Without including any image, repeat every record exactly.
[Start of Attachment]
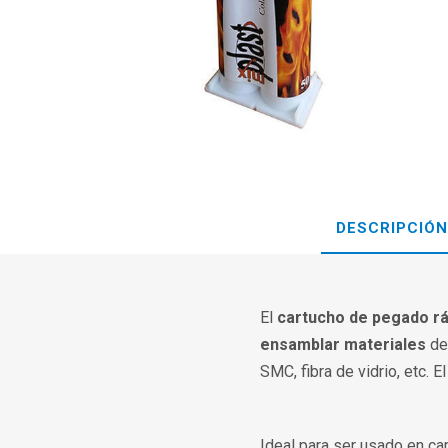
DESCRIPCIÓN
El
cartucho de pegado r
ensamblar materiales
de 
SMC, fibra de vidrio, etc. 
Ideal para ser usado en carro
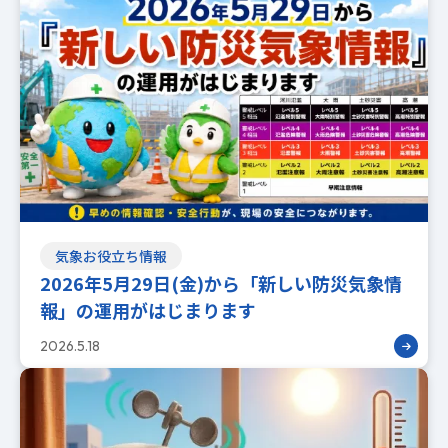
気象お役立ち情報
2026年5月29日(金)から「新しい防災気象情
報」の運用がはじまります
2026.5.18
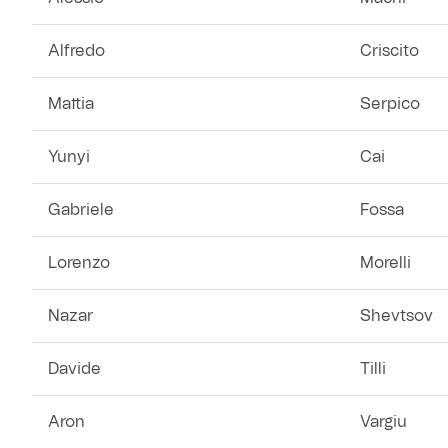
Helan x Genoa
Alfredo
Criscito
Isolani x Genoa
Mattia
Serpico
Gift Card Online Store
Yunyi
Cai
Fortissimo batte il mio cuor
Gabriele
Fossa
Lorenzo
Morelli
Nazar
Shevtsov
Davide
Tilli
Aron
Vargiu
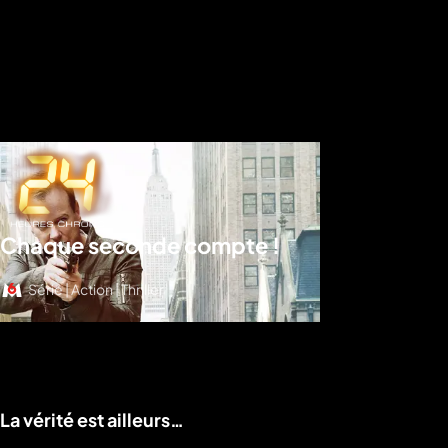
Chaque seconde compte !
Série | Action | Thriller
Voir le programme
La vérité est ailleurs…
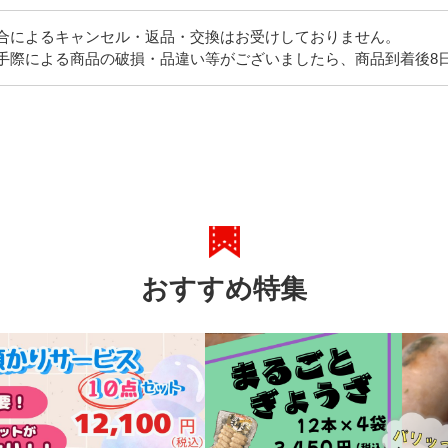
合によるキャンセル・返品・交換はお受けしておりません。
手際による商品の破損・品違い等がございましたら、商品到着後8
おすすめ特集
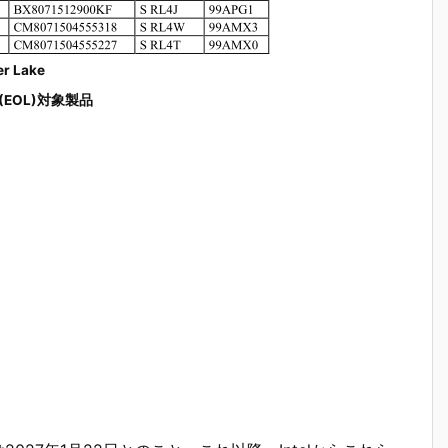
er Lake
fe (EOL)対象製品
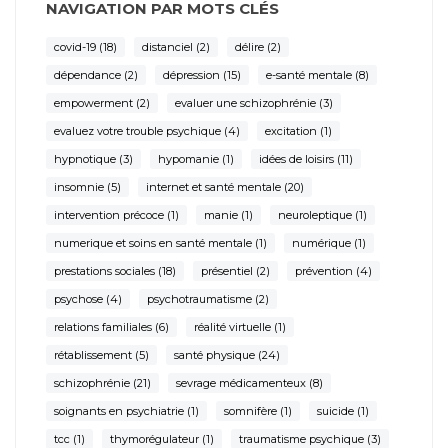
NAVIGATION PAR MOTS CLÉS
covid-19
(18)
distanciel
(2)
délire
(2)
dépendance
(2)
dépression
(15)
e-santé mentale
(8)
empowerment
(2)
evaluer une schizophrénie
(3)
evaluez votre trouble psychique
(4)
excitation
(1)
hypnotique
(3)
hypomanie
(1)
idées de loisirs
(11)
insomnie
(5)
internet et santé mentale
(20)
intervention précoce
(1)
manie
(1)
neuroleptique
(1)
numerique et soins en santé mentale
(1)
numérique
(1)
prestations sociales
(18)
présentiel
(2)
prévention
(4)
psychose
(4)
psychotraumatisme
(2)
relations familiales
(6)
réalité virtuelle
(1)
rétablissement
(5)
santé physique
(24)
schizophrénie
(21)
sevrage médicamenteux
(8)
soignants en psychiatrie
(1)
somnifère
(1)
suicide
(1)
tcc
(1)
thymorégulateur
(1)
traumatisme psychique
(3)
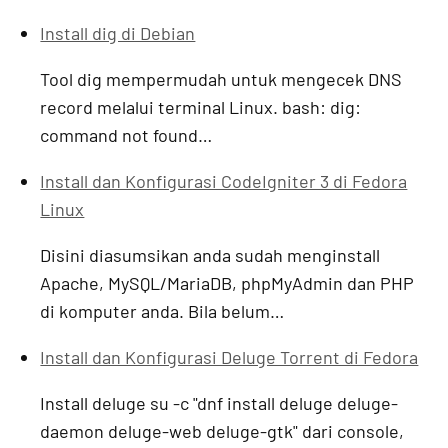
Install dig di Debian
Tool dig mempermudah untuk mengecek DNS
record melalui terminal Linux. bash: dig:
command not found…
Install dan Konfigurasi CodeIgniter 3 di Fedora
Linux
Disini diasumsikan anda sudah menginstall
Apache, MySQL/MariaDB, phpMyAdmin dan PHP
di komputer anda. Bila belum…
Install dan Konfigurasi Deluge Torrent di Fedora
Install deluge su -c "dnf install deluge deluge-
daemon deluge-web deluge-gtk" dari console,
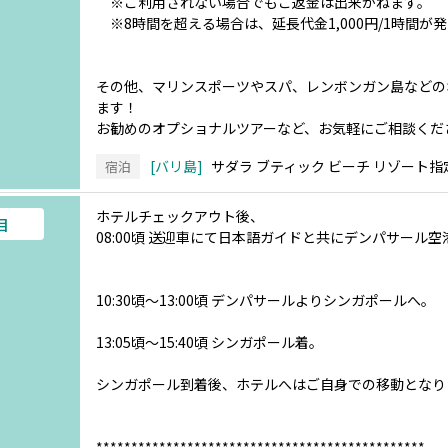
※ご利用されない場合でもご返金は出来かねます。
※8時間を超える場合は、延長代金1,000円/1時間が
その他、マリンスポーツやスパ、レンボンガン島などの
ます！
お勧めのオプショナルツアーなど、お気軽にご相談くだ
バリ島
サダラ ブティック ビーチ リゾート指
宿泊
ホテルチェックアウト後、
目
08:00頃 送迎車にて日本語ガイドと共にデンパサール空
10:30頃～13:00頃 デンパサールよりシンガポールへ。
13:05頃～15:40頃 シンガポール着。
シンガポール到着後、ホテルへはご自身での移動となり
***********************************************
[End of Attachment]
Completed exercise
DESCRIPCIÓN
El
cartucho de pegado r
ensamblar materiales
de 
SMC, fibra de vidrio, etc. 
Ideal para ser usado en carro
気象お役立ち情報
2026年5月29日(金)から「新しい防災気象情
報」の運用がはじまります
2026.5.18
Helan x Genoa
Alfredo
Criscito
Isolani x Genoa
Mattia
Serpico
Gift Card Online Store
Yunyi
Cai
Fortissimo batte il mio cuor
Gabriele
Fossa
Lorenzo
Morelli
Nazar
Shevtsov
Davide
Tilli
Aron
Vargiu
Chaque seconde compte !
Série | Action | Thriller
Voir le programme
La vérité est ailleurs…
合によるキャンセル・返品・交換はお受けしておりません。
手際による商品の破損・品違い等がございましたら、商品到着後8
おすすめ特集
er Lake
fe (EOL)対象製品
NAVIGATION PAR MOTS CLÉS
covid-19
(18)
distanciel
(2)
délire
(2)
dépendance
(2)
dépression
(15)
e-santé mentale
(8)
empowerment
(2)
evaluer une schizophrénie
(3)
evaluez votre trouble psychique
(4)
excitation
(1)
hypnotique
(3)
hypomanie
(1)
idées de loisirs
(11)
insomnie
(5)
internet et santé mentale
(20)
intervention précoce
(1)
manie
(1)
neuroleptique
(1)
numerique et soins en santé mentale
(1)
numérique
(1)
prestations sociales
(18)
présentiel
(2)
prévention
(4)
psychose
(4)
psychotraumatisme
(2)
relations familiales
(6)
réalité virtuelle
(1)
rétablissement
(5)
santé physique
(24)
schizophrénie
(21)
sevrage médicamenteux
(8)
soignants en psychiatrie
(1)
somnifère
(1)
suicide
(1)
tcc
(1)
thymorégulateur
(1)
traumatisme psychique
(3)
Install dig di Debian
Tool dig mempermudah untuk mengecek DNS
record melalui terminal Linux. bash: dig:
command not found…
Install dan Konfigurasi CodeIgniter 3 di Fedora
Linux
Disini diasumsikan anda sudah menginstall
Apache, MySQL/MariaDB, phpMyAdmin dan PHP
di komputer anda. Bila belum…
Install dan Konfigurasi Deluge Torrent di Fedora
Install deluge su -c "dnf install deluge deluge-
daemon deluge-web deluge-gtk" dari console,
※ご利用されない場合でもご返金は出来かねます。
※8時間を超える場合は、延長代金1,000円/1時間が
その他、マリンスポーツやスパ、レンボンガン島などの
ます！
お勧めのオプショナルツアーなど、お気軽にご相談くだ
バリ島
サダラ ブティック ビーチ リゾート指
宿泊
ホテルチェックアウト後、
目
08:00頃 送迎車にて日本語ガイドと共にデンパサール空
10:30頃～13:00頃 デンパサールよりシンガポールへ。
13:05頃～15:40頃 シンガポール着。
シンガポール到着後、ホテルへはご自身での移動となり
***********************************************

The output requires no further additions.